Then the chief cupbearer said to Pharaoh, ‘I remember when I was in prison with the baker, a young Hebrew was there with us, a servant of the captain of the guard, interpreted our dreams to us. As he interpreted, so it turned out.”

So Pharaoh sent for Joseph and told him his dream. And Joseph said, “God has revealed to Pharaoh what God is about to do. There will come seven years of great plenty throughout all the land of Egypt. After them there will arise seven years of famine, which will consume the land. Now therefore let Pharaoh select a man who is discerning and wise, and set him over the land of Egypt, so they may take one-fifth of the produce of the land of Egypt during the seven plenteous years and keep it. That food shall be a reserve for the land against the seven years of famine that are to befall the land of Egypt, so that the land may not perish through the famine.’

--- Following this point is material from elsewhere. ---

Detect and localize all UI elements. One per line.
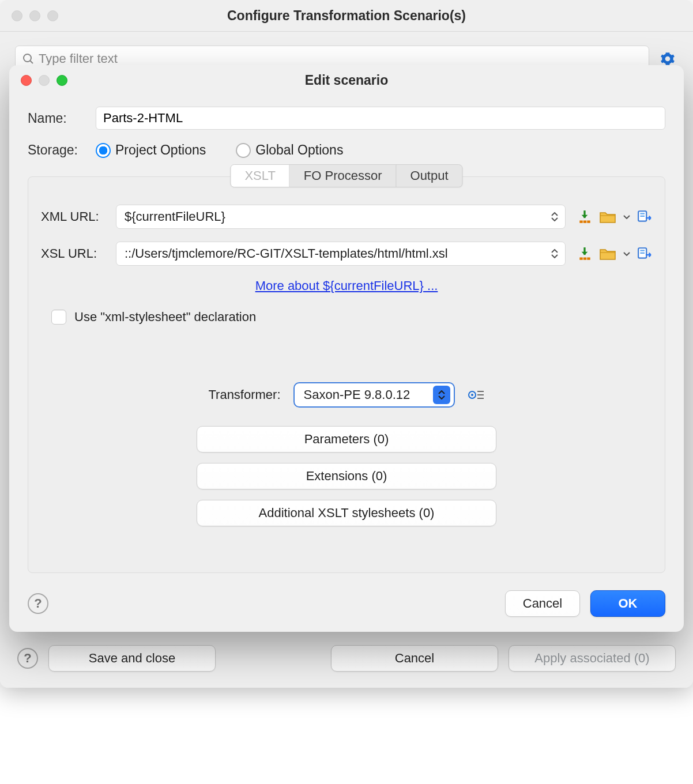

Tell me something: if you had to choose who was the luckier one here – Joseph or Pharaoh – which would it be? The case could be made for Joseph – he gets his “get out of jail” card, he demonstrates once again his amazing capacity to “fall up” after a pretty devastating down. That’s pretty lucky. But you could also make the case for Pharaoh – he who gets his dream interpreted, he who is given a heads-up on the famine that’s about to befall his kingdom. Perhaps both men would be wise to count their blessings.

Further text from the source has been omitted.